The critics point to the language in the law explaining how to calculate a tax subsidy under the law, which says the person must have “enrolled in through an Exchange established by the State,” but doesn’t explicitly reference an exchange (the technical term for the insurance websites) set up by the federal government.

HealthCare.gov serves 36 states; with more than half of those applying for coverage being found eligible for subsidies, it would be a significant blow to the law’s coverage and affordability goals if those subsidies were stopped.

The case is scheduled to be heard by a federal appeals court in March after a U.S. district judge refused to block the subsidies last month. Several prominent congressional conservatives and Republican state attorneys general have written “friend of the court” briefs in support of halting the financial help offered under Obamacare.

But some of the top Democratic senators who oversaw the ACA’s creation have said that they always intended for tax credits to be accessed through the federal website.

“They’re available in both,” Sen. Tom Harkin (D-IA), who chairs one of the two committees most involved in the law’s drafting, told NPR in 2012 when the issue was initially being raised. “My advice to Republicans is get over it. The law is the law and we’re moving ahead with it. Quit trying to scare people.”

The U.S. district judge who ruled against the plaintiffs in January quoted then-Sen. Max Baucus (D-MT), the other primary architect of the law, as part of his decision to allow subsidies to continue through HealthCare.gov. While the bill was being crafted in 2009, Baucus said that the law “fundamentally gives states the choice to participate in the exchanges themselves or, if they do not choose to do so, to allow the federal government to set up the exchanges.”

Those comments don’t have the force of law in the lawsuit being advanced by conservatives. But considering the administrative decision that is being challenged was based on what Baucus and his colleagues intended when they passed the health care reform law, they’re notable nonetheless.

The conservative argument, which originated with a research paper by two conservative scholars released in July 2012, is that the law’s wording doesn’t allow for tax credits through a federal website — regardless of what Baucus and the involved congressional staffers say. The ACA’s language is unambiguous, they said, and can’t be read to allow tax credits through HealthCare.gov.
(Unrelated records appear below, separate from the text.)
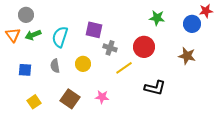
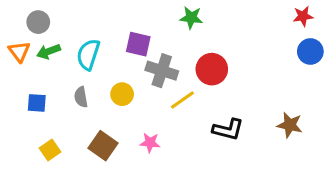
green star: (157, 18) -> (191, 18), moved
blue circle: (192, 24) -> (310, 51), moved
gray cross: (110, 48) -> (162, 71), size x1.5
brown star: (187, 56) -> (290, 125), moved

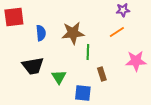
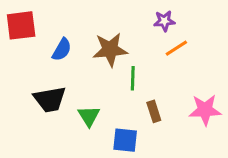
purple star: (123, 10) -> (164, 21), moved
blue semicircle: (41, 33) -> (62, 50), turned 35
pink star: (136, 61) -> (205, 110), moved

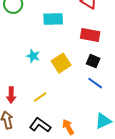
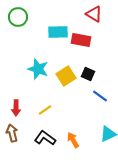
red rectangle: (90, 35) -> (81, 40), moved
cyan star: (33, 56) -> (38, 69), size x1.5
black square: (93, 61) -> (88, 74), moved

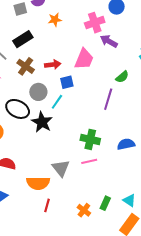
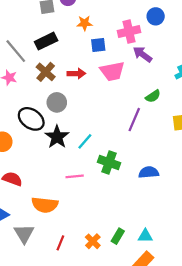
pink trapezoid: (84, 59) -> (112, 71), turned 50
blue square: (67, 82) -> (98, 45), moved
cyan line: (57, 102) -> (85, 141), moved
pink line: (89, 161) -> (75, 176), moved
gray triangle: (61, 168) -> (24, 234), moved
cyan triangle: (129, 200) -> (145, 236), turned -40
red line: (47, 205) -> (60, 243), moved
But Obamacare has plenty of drafting errors because of its messy passage through Congress, which never included a conference between the House and Senate where that kind of poor drafting might have been fixed, TPM’s sources said. That was the result of Republican Scott Brown’s January 2010 election to the Senate, following the August 2009 death of Sen. Edward Kennedy (D-MA).

Brown gave Republicans enough votes to block normal passage of the law and forced Democratic leadership to pass the bill through unconventional legislative procedures, which left some less-than-desirable wording through the more than 900-page law that couldn’t be changed, they said.

That doesn’t mean that the drafters wanted to stop people from receiving financial help, the sources said, contrary to the conservative argument that the language was intended to force states to establish their own websites. They also observed that the Congressional Budget Office scored the legislation as if people would be eligible for subsidies in all 50 states, regardless of what exchange they used.

“We meant to clean it up in conference, but we never got to conference,” one of the sources said. “It’s definitely inartfully drafted.”